Muslim birthrate plunges in North Africa
CWN - April 04, 2011
Philip Jenkins, author of The New Anti-Catholicism: The Last Acceptable Prejudice and The Next Christendom: The Rise of Global Christianity, notes that the birthrate has plunged in recent decades throughout the Maghreb.
“Since the mid-1970s, Algeria's fertility rate has collapsed from over 7 to 1.75, Tunisia's from 6 to 2.03, Morocco's from 6.5 to 2.21, Libya's from 7.5 to 2.96,” Jenkins writes. Smaller families could help foster a secularism and democracy similar to contemporary Europe’s, he believes.
“Church prestige rode high when priests were shepherding hundreds of local children through annual confirmation classes,” Jenkins adds. “But as the children became scarce from the 1970s onwards, so the churches emptied. At the same time, couples highly concerned with their own personal and emotional fulfillment became increasingly impatient about clerical attempts to enforce morality laws.”

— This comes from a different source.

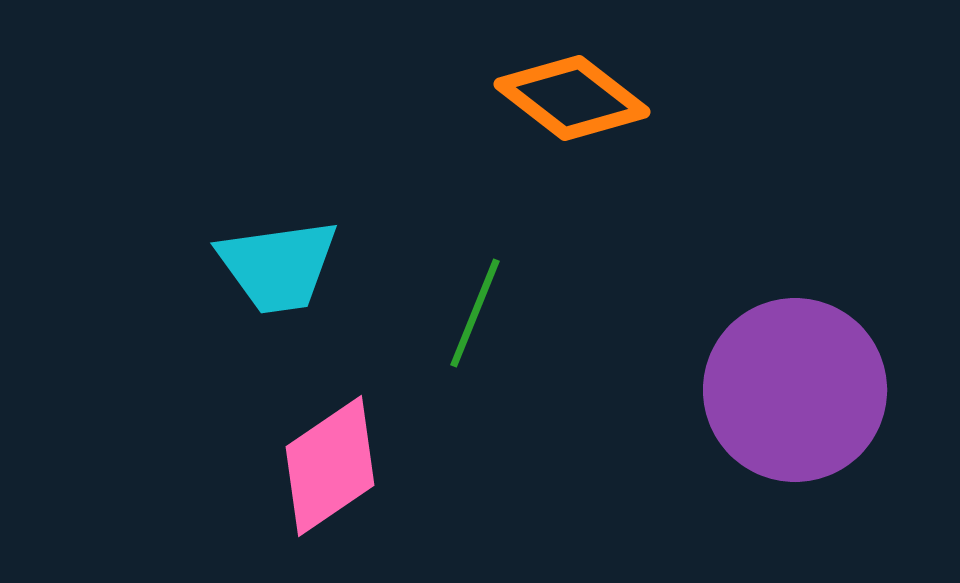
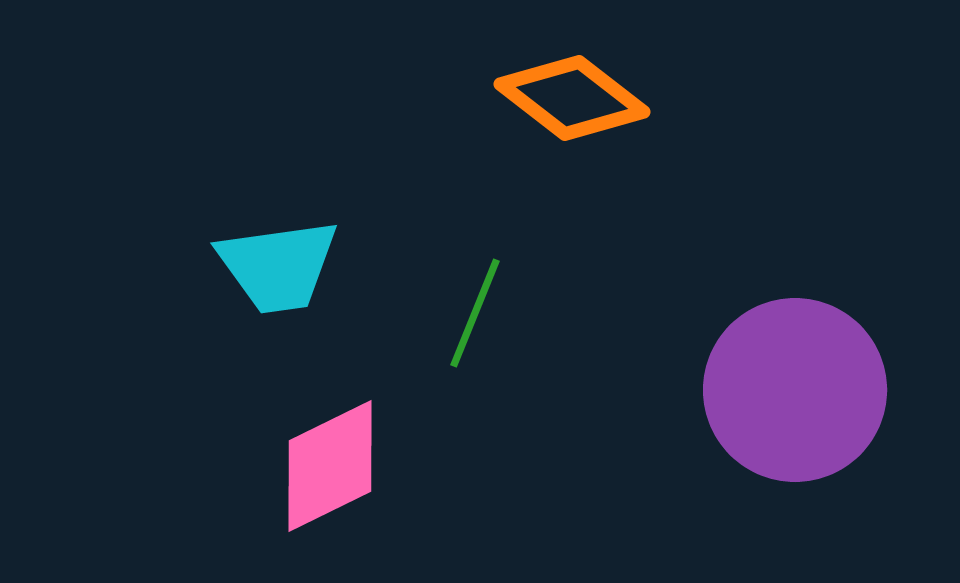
pink diamond: rotated 8 degrees clockwise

“If the European precedent is anything to go by, that could well provide a model for religious developments in the Maghreb over the next decade or two,” he continues. A society so dependent on women in the school and the workplace simply cannot support the kind of intransigent orthodoxies offered by the familiar Islamists. Extremists may not vanish overnight, but they will have to adapt substantially to present their message in a civil society with a powerful taste for democratic values and gender equality.”